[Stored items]
Content starts
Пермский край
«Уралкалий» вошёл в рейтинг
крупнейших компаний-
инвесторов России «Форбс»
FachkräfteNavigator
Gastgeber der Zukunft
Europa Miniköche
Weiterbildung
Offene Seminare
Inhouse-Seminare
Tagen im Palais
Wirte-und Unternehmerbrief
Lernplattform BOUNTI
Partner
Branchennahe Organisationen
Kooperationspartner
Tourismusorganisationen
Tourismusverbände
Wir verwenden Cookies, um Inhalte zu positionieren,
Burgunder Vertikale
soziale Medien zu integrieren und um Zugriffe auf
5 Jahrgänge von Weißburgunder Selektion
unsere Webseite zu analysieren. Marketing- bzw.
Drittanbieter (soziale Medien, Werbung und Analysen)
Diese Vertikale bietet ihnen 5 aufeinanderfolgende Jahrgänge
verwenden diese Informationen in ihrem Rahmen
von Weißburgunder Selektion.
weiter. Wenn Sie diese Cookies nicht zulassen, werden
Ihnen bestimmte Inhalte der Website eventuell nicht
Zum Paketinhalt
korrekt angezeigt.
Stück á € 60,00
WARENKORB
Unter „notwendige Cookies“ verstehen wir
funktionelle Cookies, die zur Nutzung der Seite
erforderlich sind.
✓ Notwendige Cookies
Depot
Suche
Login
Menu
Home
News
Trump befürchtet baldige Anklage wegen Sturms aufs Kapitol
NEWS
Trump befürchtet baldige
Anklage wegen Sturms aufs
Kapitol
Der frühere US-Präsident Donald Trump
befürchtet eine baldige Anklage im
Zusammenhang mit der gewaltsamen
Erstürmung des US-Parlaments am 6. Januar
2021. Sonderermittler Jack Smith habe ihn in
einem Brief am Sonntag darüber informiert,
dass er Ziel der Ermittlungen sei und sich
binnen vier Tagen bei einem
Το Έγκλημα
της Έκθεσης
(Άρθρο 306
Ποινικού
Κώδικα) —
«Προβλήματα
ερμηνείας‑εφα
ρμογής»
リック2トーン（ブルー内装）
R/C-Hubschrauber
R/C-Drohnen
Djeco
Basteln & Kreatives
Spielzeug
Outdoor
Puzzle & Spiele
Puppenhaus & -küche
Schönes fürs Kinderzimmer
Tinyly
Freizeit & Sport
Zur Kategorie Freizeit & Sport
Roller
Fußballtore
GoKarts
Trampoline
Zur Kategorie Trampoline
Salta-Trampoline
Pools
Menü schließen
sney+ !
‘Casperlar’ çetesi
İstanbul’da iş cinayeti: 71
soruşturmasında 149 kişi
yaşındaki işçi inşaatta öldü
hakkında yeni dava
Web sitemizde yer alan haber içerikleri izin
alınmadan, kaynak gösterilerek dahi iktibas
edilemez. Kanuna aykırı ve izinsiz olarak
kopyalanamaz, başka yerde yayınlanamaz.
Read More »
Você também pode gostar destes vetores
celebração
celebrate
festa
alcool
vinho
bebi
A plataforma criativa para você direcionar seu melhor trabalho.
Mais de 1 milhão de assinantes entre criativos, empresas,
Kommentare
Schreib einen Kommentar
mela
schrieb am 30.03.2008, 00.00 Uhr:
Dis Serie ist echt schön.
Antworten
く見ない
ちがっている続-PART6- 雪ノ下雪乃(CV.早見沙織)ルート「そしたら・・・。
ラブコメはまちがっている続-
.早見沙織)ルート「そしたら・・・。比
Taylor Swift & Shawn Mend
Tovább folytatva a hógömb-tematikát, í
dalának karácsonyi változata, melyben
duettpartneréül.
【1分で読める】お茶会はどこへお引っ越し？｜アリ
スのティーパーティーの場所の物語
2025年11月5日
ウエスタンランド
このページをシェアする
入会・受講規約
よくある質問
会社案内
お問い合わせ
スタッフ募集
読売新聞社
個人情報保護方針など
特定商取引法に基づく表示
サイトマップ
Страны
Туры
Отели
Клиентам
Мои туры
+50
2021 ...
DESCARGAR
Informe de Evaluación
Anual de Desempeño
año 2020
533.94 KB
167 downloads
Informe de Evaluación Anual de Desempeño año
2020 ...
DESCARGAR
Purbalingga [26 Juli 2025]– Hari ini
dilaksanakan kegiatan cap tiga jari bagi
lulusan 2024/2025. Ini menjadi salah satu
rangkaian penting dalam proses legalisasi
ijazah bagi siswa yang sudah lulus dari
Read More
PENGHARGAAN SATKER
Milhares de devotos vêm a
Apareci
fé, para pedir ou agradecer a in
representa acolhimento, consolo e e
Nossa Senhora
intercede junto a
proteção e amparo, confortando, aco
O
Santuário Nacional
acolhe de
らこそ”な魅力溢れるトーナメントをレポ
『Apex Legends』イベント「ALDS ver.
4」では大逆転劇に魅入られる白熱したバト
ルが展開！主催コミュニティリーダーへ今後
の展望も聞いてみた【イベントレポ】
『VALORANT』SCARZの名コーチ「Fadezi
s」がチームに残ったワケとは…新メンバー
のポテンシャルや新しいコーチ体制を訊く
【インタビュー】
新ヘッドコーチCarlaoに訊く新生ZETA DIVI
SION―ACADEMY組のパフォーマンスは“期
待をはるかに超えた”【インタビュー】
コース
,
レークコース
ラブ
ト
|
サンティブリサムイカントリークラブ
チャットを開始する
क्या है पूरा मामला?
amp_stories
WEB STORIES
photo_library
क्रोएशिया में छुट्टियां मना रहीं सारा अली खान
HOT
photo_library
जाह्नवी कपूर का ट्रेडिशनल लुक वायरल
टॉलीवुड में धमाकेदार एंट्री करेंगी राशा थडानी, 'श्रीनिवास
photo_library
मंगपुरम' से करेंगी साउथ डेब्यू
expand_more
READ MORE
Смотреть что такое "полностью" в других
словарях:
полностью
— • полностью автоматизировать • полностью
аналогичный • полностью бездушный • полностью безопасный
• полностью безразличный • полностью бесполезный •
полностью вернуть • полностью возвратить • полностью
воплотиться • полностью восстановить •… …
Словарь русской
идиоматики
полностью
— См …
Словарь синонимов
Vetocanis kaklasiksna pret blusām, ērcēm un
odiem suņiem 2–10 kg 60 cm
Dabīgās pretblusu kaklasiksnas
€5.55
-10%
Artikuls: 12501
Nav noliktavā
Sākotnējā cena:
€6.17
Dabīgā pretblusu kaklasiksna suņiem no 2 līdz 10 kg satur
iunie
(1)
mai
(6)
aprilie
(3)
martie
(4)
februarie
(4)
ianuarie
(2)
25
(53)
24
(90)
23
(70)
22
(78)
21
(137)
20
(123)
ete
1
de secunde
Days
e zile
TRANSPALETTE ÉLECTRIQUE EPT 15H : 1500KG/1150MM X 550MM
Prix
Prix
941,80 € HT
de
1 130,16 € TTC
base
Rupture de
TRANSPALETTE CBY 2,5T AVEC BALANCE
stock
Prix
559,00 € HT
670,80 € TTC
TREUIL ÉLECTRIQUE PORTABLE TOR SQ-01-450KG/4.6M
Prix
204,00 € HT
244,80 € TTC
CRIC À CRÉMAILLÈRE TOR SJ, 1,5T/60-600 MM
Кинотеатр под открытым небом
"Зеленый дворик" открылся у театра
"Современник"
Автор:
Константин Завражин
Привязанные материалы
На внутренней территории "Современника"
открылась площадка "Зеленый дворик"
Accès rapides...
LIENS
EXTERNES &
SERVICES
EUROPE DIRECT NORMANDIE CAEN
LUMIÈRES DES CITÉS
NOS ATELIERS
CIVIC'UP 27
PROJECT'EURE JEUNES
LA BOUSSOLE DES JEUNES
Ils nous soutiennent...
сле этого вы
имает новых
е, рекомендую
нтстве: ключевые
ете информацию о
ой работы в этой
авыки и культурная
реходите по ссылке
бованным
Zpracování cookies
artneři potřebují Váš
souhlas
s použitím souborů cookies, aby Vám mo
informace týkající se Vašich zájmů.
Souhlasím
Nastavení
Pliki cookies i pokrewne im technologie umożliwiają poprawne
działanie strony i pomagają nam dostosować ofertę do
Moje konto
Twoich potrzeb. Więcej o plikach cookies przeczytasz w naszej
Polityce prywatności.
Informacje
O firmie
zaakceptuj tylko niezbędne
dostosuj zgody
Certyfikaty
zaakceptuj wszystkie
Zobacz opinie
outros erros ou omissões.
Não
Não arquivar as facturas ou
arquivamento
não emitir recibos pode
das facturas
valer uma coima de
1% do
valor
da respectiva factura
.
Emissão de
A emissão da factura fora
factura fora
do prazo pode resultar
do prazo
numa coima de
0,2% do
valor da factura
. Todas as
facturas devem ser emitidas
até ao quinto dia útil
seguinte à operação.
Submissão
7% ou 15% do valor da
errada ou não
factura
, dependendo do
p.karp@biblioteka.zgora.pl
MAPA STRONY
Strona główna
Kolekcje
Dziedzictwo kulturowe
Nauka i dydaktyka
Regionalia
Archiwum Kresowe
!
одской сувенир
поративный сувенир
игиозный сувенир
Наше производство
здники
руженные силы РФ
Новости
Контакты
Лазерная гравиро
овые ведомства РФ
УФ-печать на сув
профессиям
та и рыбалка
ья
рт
Content ends
TASK BRIEF: Using the entries above, repeat only the lines from the one containing "941,80 € HT" through the one containing "LUMIÈRES DES CITÉS", end lines included.

SOLUTION TO THIS PROBLEM:
941,80 € HT
de
1 130,16 € TTC
base
Rupture de
TRANSPALETTE CBY 2,5T AVEC BALANCE
stock
Prix
559,00 € HT
670,80 € TTC
TREUIL ÉLECTRIQUE PORTABLE TOR SQ-01-450KG/4.6M
Prix
204,00 € HT
244,80 € TTC
CRIC À CRÉMAILLÈRE TOR SJ, 1,5T/60-600 MM
Кинотеатр под открытым небом
"Зеленый дворик" открылся у театра
"Современник"
Автор:
Константин Завражин
Привязанные материалы
На внутренней территории "Современника"
открылась площадка "Зеленый дворик"
Accès rapides...
LIENS
EXTERNES &
SERVICES
EUROPE DIRECT NORMANDIE CAEN
LUMIÈRES DES CITÉS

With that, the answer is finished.